Second Round, No. 43: ED Josh Paschal, Kentucky

In a situation similar to the 2016 NFL Draft when the Chiefs traded out of the first round and still landed defensive lineman Chris Jones, Paschal would have been the choice at No. 30. At No. 43 he’s a great value. Paschal is also similar to Jones in that he’s athletic with a quick first step yet can also pack a powerful punch. He’s got the flexibility and bend necessary to maintain leverage, which the Chiefs prize in edge rushers. He’s one of the defensive linemen in this draft who can step in and play immediately against both the pass and run.

Second Round, No. 50: CB Roger McCreary, Auburn

This is where this draft scenario starts slipping away from the Chiefs. That’s no knock against McCreary, who was a first-team All-American for the Tigers and racked up 37 passes defended and six interceptions during the past three seasons. Although he stands 5-foot-11, 190 pounds, his limited length (70 5/8 inches) isn’t standard for a Chiefs cornerback. He’s not the classic fit for the Chiefs, but the production is hard to ignore. He might be best suited as a nickel corner, which would allow L’Jarius Sneed and Rashad Fenton to play outside.

Scanning the board, however, most of the best value is at positions such as linebacker and interior offensive line where the Chiefs don’t have a huge need. That will be a continuing theme for the next four selections.

Second Round, No. 58: DL Logan Hall, Houston

Hall is one of the more polarizing players in this year’s draft, with projections ranging from the late first round to the third round. There’s also a question as to his best position — he played primarily inside at Houston but some evaluators believe he can play the edge in the NFL thanks to his athletic 6-foot-6, 283-pound body. He’s probably best suited to play on the interior, however, and a front of Frank Clark, Chris Jones, Paschal and Hall would be well equipped to compete in a beefed-up AFC West. The “tweener” tag on Hall as an outside or inside player poses the concern that he’s neither, but it’s a risk worth taking here in the second round.

Second Round, No. 62: WR John Metchie III, Alabama

Receiver wasn’t necessarily the target here but Metchie stands out on the board among the best remaining skill players available. He doesn’t have Tyreek Hill’s speed and athleticism but he’s much more refined as a receiver than Hill was at this point in his career. He delivered a breakout campaign for the Crimson Tide last season with 96 catches for 1,142 yards and eight touchdowns before tearing his ACL in the SEC Championship game.

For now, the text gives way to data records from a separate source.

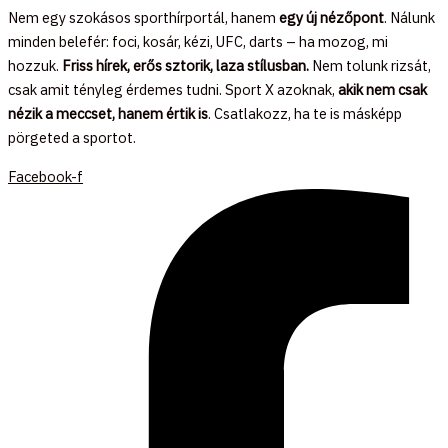
Nem egy szokásos sporthírportál, hanem
egy új nézőpont
. Nálunk
minden belefér: foci, kosár, kézi, UFC, darts – ha mozog, mi
hozzuk.
Friss hírek, erős sztorik, laza stílusban.
Nem tolunk rizsát,
csak amit tényleg érdemes tudni. Sport X azoknak,
akik nem csak
nézik a meccset, hanem értik is
. Csatlakozz, ha te is másképp
pörgeted a sportot.
Facebook-f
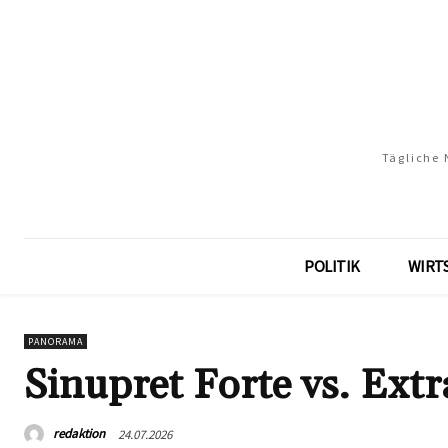
Tägliche 
POLITIK
WIRT
PANORAMA
Sinupret Forte vs. Extr
redaktion
24.07.2026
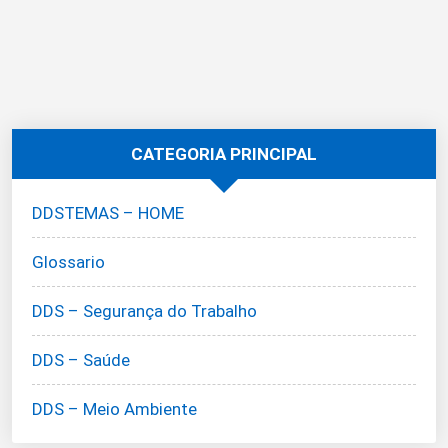
CATEGORIA PRINCIPAL
DDSTEMAS – HOME
Glossario
DDS – Segurança do Trabalho
DDS – Saúde
DDS – Meio Ambiente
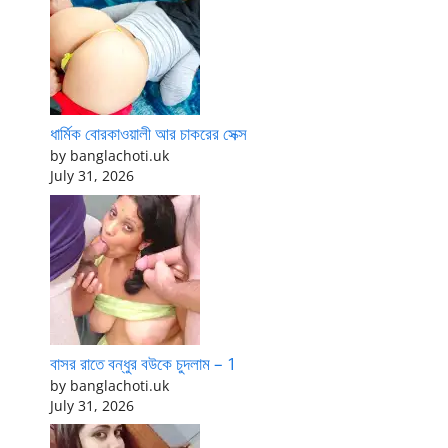
ধার্মিক বোরকাওয়ালী আর চাকরের সেক্স
by banglachoti.uk
July 31, 2026
বাসর রাতে বন্ধুর বউকে চুদলাম – 1
by banglachoti.uk
July 31, 2026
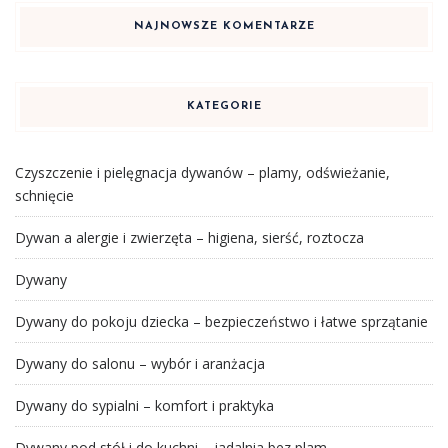
NAJNOWSZE KOMENTARZE
KATEGORIE
Czyszczenie i pielęgnacja dywanów – plamy, odświeżanie,
schnięcie
Dywan a alergie i zwierzęta – higiena, sierść, roztocza
Dywany
Dywany do pokoju dziecka – bezpieczeństwo i łatwe sprzątanie
Dywany do salonu – wybór i aranżacja
Dywany do sypialni – komfort i praktyka
Dywany pod stół i do kuchni – jadalnia bez plam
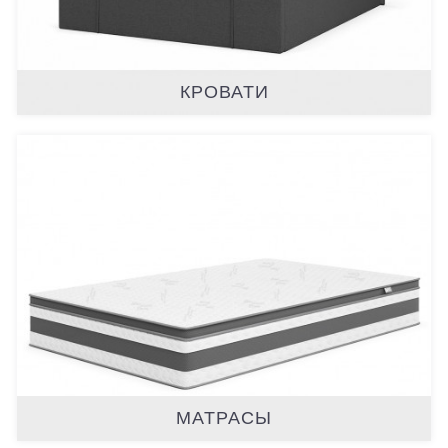
КРОВАТИ
МАТРАСЫ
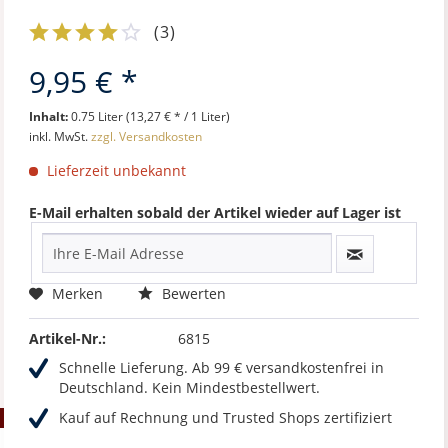
(
3
)
9,95 € *
Inhalt:
0.75 Liter (13,27 € * / 1 Liter)
inkl. MwSt.
zzgl. Versandkosten
Lieferzeit unbekannt
E-Mail erhalten sobald der Artikel wieder auf Lager ist
Merken
Bewerten
Artikel-Nr.:
6815
Schnelle Lieferung. Ab 99 € versandkostenfrei in
Deutschland. Kein Mindestbestellwert.
Kauf auf Rechnung und Trusted Shops zertifiziert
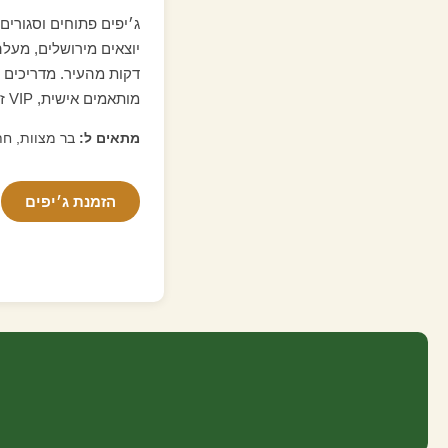
ג׳יפים פתוחים וסגורים
דקות מהעיר. מדריכים ד
מותאמים אישית, VIP זמין.
מתאים ל:
בר מצוות, חת
הזמנת ג׳יפים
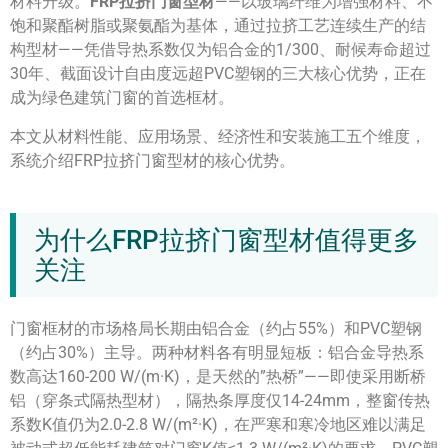
材料升级。
FRP拉挤门窗型材
——以玻璃纤维为增强材料、不
饱和聚酯树脂或聚氨酯为基体，通过拉挤工艺连续生产的结
构型材——凭借导热系数仅为铝合金的1/300、耐候寿命超过
30年、截面设计自由度远超PVC塑钢的三大核心优势，正在
成为绿色建筑门窗的首选框材。
本文从材料性能、应用场景、经济性和安装施工五个维度，
系统介绍FRP拉挤门窗型材的核心优势。
为什么FRP拉挤门窗型材值得更多
关注
门窗框材的市场格局长期由铝合金（约占55%）和PVC塑钢
（约占30%）主导。两种材料各有明显短板：铝合金导热系
数高达160-200 W/(m·K)，是天然的”热桥”——即使采用断桥
铝（穿条式隔热型材），隔热条厚度仅14-24mm，整窗传热
系数K值仍为2.0-2.8 W/(m²·K)，在严寒和寒冷地区难以满足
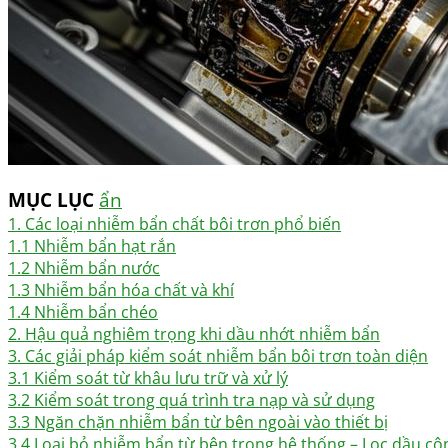
MỤC LỤC
ẩn
1. Các loại nhiễm bẩn chất bôi trơn phổ biến
1.1 Nhiễm bẩn hạt rắn
1.2 Nhiễm bẩn nước
1.3 Nhiễm bẩn hóa chất và khí
1.4 Nhiễm bẩn chéo
2. Hậu quả nghiêm trọng khi dầu nhớt nhiễm bẩn
3. Các giải pháp kiểm soát nhiễm bẩn bôi trơn toàn diện
3.1 Kiểm soát từ khâu lưu trữ và xử lý
3.2 Kiểm soát trong quá trình tra nạp và sử dụng
3.3 Ngăn chặn nhiễm bẩn từ bên ngoài vào thiết bị
3.4 Loại bỏ nhiễm bẩn từ bên trong hệ thống – Lọc dầu cô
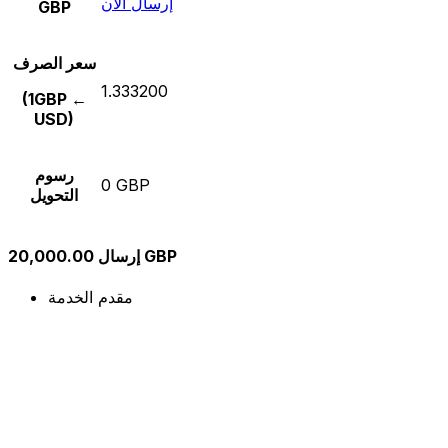
إرسال الآن
GBP
سعر الصرف
1.333200
(1GBP ←
USD)
رسوم
0 GBP
التحويل
إرسال 20,000.00 GBP
مقدم الخدمة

Indications are he will be cleared for football duties by June and be ready for training camp. If Metchie cleared his physical evaluation during his top-30 visit with the Chiefs, this is another risk worth taking.

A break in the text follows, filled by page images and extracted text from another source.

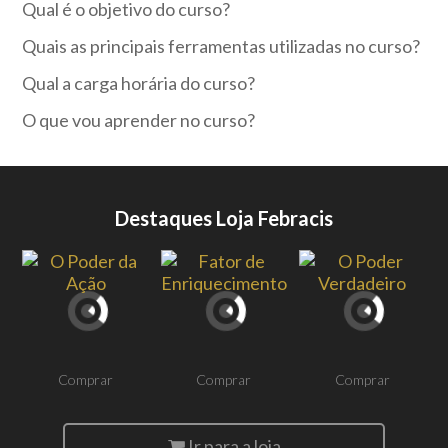
Qual é o objetivo do curso?
Quais as principais ferramentas utilizadas no curso?
Qual a carga horária do curso?
O que vou aprender no curso?
Destaques Loja Febracis
Comprar
Comprar
Comprar
Ir para a loja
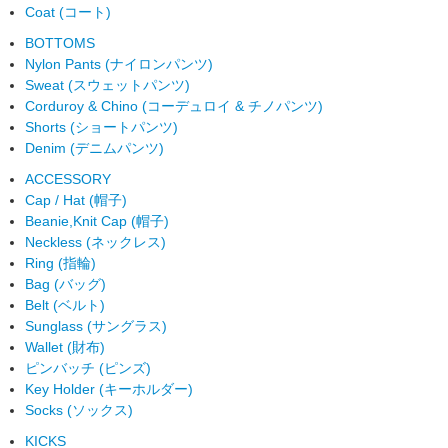
Coat (コート)
BOTTOMS
Nylon Pants (ナイロンパンツ)
Sweat (スウェットパンツ)
Corduroy & Chino (コーデュロイ & チノパンツ)
Shorts (ショートパンツ)
Denim (デニムパンツ)
ACCESSORY
Cap / Hat (帽子)
Beanie,Knit Cap (帽子)
Neckless (ネックレス)
Ring (指輪)
Bag (バッグ)
Belt (ベルト)
Sunglass (サングラス)
Wallet (財布)
ピンバッチ (ピンズ)
Key Holder (キーホルダー)
Socks (ソックス)
KICKS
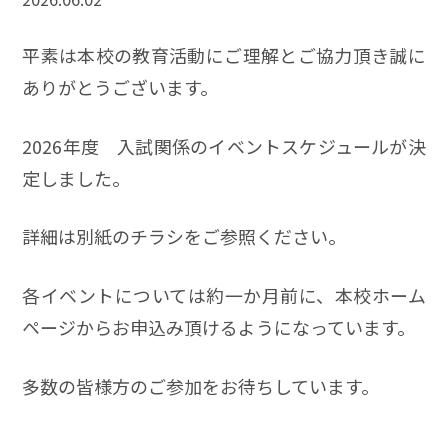
平素は本校の教育活動にご理解とご協力頂き誠に
ありがとうございます。
2026年度 入試関係のイベントスケジュールが決
定しました。
詳細は別紙のチラシをご参照ください。
各イベントについては約一か月前に、本校ホーム
ページからお申込み頂けるようになっています。
多数の皆様方のご参加をお待ちしています。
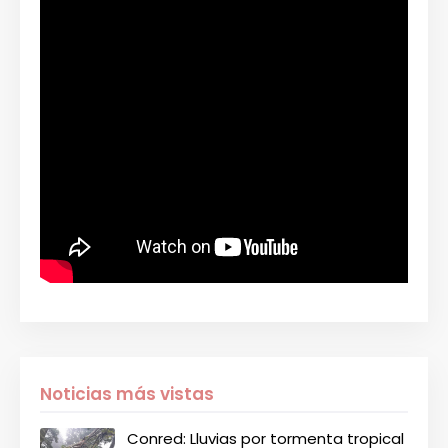
Noticias más vistas
Conred: Lluvias por tormenta tropical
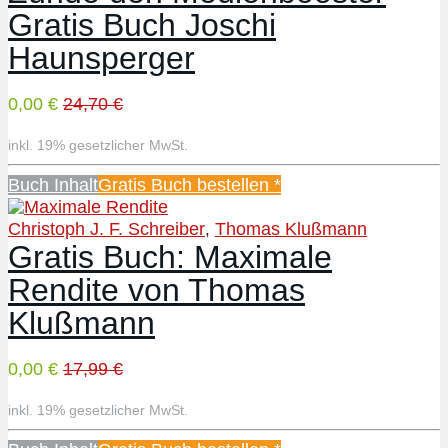
Gratis Buch Joschi
Haunsperger
0,00 €
24,70 €
inkl. 19% gesetzlicher MwSt.
Buch Inhalt
Gratis Buch bestellen *
Christoph J. F. Schreiber
Thomas Klußmann
,
Gratis Buch: Maximale
Rendite von Thomas
Klußmann
0,00 €
17,99 €
inkl. 19% gesetzlicher MwSt.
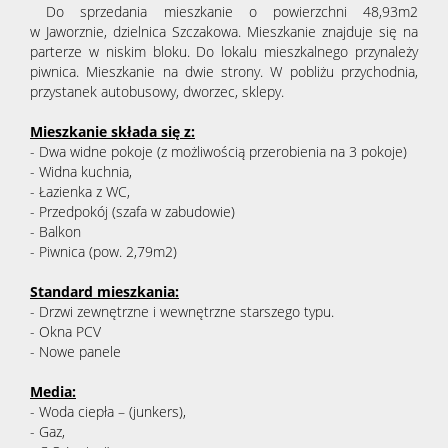
Do sprzedania mieszkanie o powierzchni 48,93m2
w Jaworznie, dzielnica Szczakowa. Mieszkanie znajduje się na
parterze w niskim bloku. Do lokalu mieszkalnego przynależy
piwnica. Mieszkanie na dwie strony. W pobliżu przychodnia,
przystanek autobusowy, dworzec, sklepy.
Mieszkanie składa się z:
- Dwa widne pokoje (z możliwością przerobienia na 3 pokoje)
- Widna kuchnia,
- Łazienka z WC,
- Przedpokój (szafa w zabudowie)
- Balkon
- Piwnica (pow. 2,79m2)
Standard mieszkania:
- Drzwi zewnętrzne i wewnętrzne starszego typu.
- Okna PCV
- Nowe panele
Media:
- Woda ciepła – (junkers),
- Gaz,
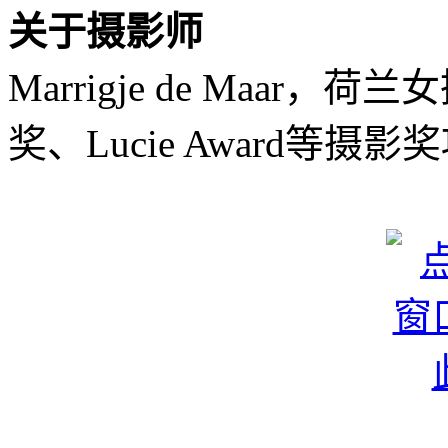
关于摄影师
Marrigje de Maa
奖、Lucie Award等摄影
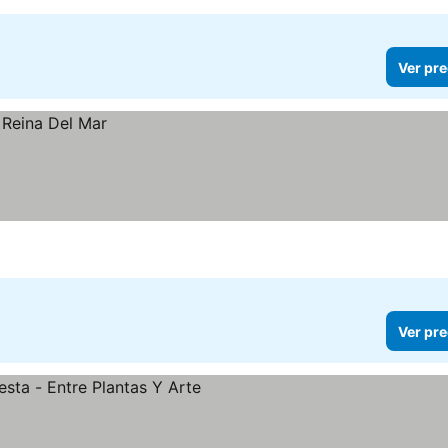
Ver pre
Ver pre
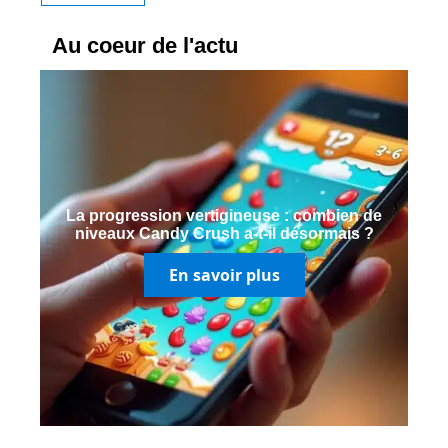
Au coeur de l'actu
La progression vertigineuse : combien de
niveaux Candy Crush a-t-il désormais ?
En savoir plus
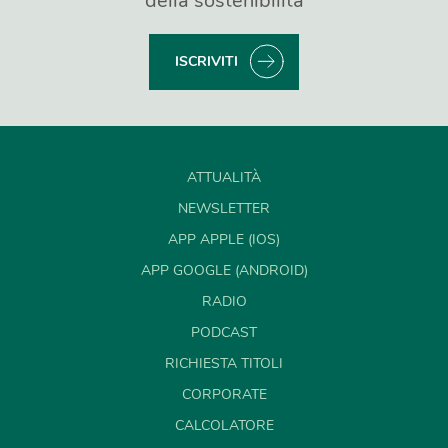
della sostenibilità
ISCRIVITI
ATTUALITÀ
NEWSLETTER
APP APPLE (IOS)
APP GOOGLE (ANDROID)
RADIO
PODCAST
RICHIESTA TITOLI
CORPORATE
CALCOLATORE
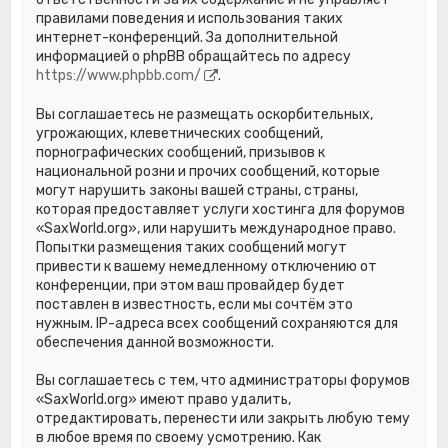
правилами поведения и использования таких
интернет-конференций. За дополнительной
информацией о phpBB обращайтесь по адресу
https://www.phpbb.com/
.
Вы соглашаетесь не размещать оскорбительных,
угрожающих, клеветнических сообщений,
порнографических сообщений, призывов к
национальной розни и прочих сообщений, которые
могут нарушить законы вашей страны, страны,
которая предоставляет услуги хостинга для форумов
«SaxWorld.org», или нарушить международное право.
Попытки размещения таких сообщений могут
привести к вашему немедленному отключению от
конференции, при этом ваш провайдер будет
поставлен в известность, если мы сочтём это
нужным. IP-адреса всех сообщений сохраняются для
обеспечения данной возможности.
Вы соглашаетесь с тем, что администраторы форумов
«SaxWorld.org» имеют право удалить,
отредактировать, перенести или закрыть любую тему
в любое время по своему усмотрению. Как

Third Round, No. 103: TE Jelani Woods, Virginia

Yes, the Chiefs took Noah Gray last season but Woods is a different type of specimen who could easily carve out a role in the Kansas City offense. He arrived at Oklahoma State as a quarterback before moving to tight end during his redshirt freshman season. He served as primarily a blocking tight end for the Cowboys before transferring to Virginia for his fifth season, earning first-team All-ACC honors with 44 catches for 598 yards and eight touchdowns. At 6-foot-7, 253-pounds he’s a potentially high red zone target who enters the NFL with more blocking skills and experience than most other tight ends.

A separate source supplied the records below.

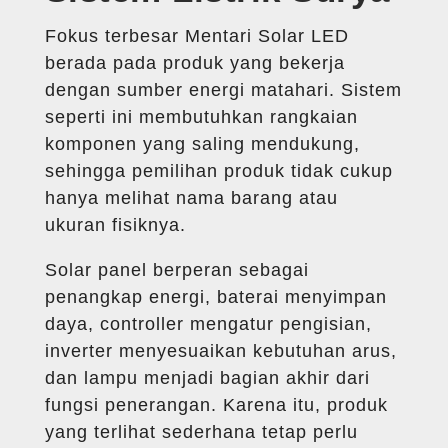
Fokus terbesar Mentari Solar LED
berada pada produk yang bekerja
dengan sumber energi matahari. Sistem
seperti ini membutuhkan rangkaian
komponen yang saling mendukung,
sehingga pemilihan produk tidak cukup
hanya melihat nama barang atau
ukuran fisiknya.
Solar panel berperan sebagai
penangkap energi, baterai menyimpan
daya, controller mengatur pengisian,
inverter menyesuaikan kebutuhan arus,
dan lampu menjadi bagian akhir dari
fungsi penerangan. Karena itu, produk
yang terlihat sederhana tetap perlu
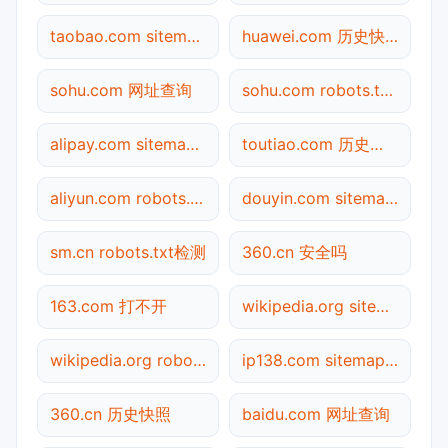
taobao.com sitemap.xml检测
huawei.com 历史快照
sohu.com 网址查询
sohu.com robots.txt检测
alipay.com sitemap.xml检测
toutiao.com 历史快照
aliyun.com robots.txt检测
douyin.com sitemap.xml检测
sm.cn robots.txt检测
360.cn 安全吗
163.com 打不开
wikipedia.org sitemap.xml检测
wikipedia.org robots.txt检测
ip138.com sitemap.xml检测
360.cn 历史快照
baidu.com 网址查询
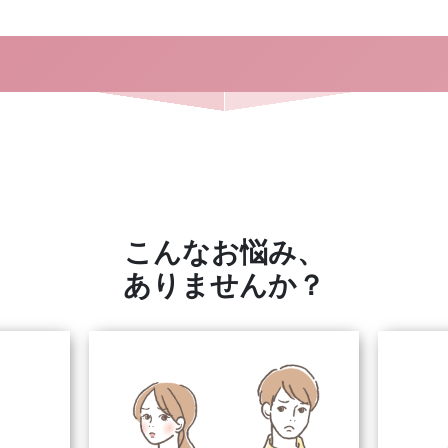
こんなお悩み、
ありませんか？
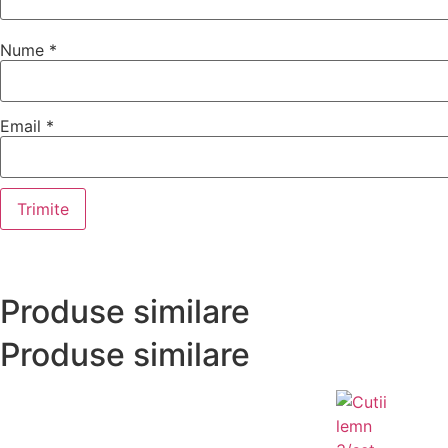
Nume
*
Email
*
Produse similare
Produse similare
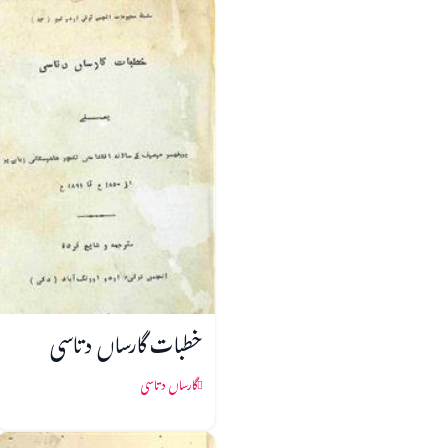
خطبات گارساں دتاسی
گارساں دتاسی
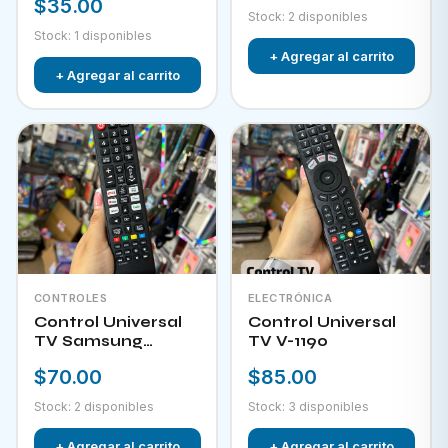
$35.00
Stock: 2 disponibles
Stock: 1 disponibles
+ Agregar al carrito
+ Agregar al carrito
CONTROLES
ELECTRÓNICA
Control Universal
Control Universal
TV Samsung
TV V-1190
HPKW-45814
$70.00
$85.00
Stock: 2 disponibles
Stock: 3 disponibles
+ Agregar al carrito
+ Agregar al carrito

Fourth Round, No. 135: S J.T. Woods, Baylor

Safety remains a position the Chiefs need to fill even with the addition of Justin Reid. The jury remains out on Juan Thornhill and the No. 3 safety role is definitively up for grabs. Woods is a speed demon (4.36 seconds in the 40-yard dash at the NFL Combine). He has the speed to cover the middle of the field but also has the ability to play the slot while lining up against receivers and tight ends.

Seventh Round, No. 233: OT Ryan Van Demark, Connecticut

This is a project selection with a ton of upside. Van Demark started as a freshman at right tackle before moving to left tackle and was a team campaign for the Huskies last season. Needs some refinement but evaluators praise his technique and quickness. Likely a swing tackle but could compete for a starting role at either position with coaching.

Seventh Round, No. 243: OT Vederian Lowe, Illinois

Back-to-back tackles in the seventh round — not expected but worth a gamble. Lowe is a player not expected to necessarily be available at this point in the draft. Shares a lot of similarities with his former Illinois teammate Nick Allegretti with 52 college starts under his belt. He has a prototype NFL tackle body — 6-foot-4, 314 pounds with 35 3/8-inch arms. Worth taking a shot here on a player with plenty of experience.

Seventh Round, No. 251: LB Baylon Spector, Clemson

Spector was one of the selections in mock draft 1.0 for the same reasons he’s selected here. He has a plethora of experience playing big-time college football and at a minimum, he projects as a four-phase special teams player. He played both safety and linebacker at Clemson, and he’s a true tweener 6-foot-1, 233 pounds. He might be the next Dorian O’Daniel, who gave the Chiefs plenty of quality special teams work. It remains to be seen if Spector can become a significant contributor on defense.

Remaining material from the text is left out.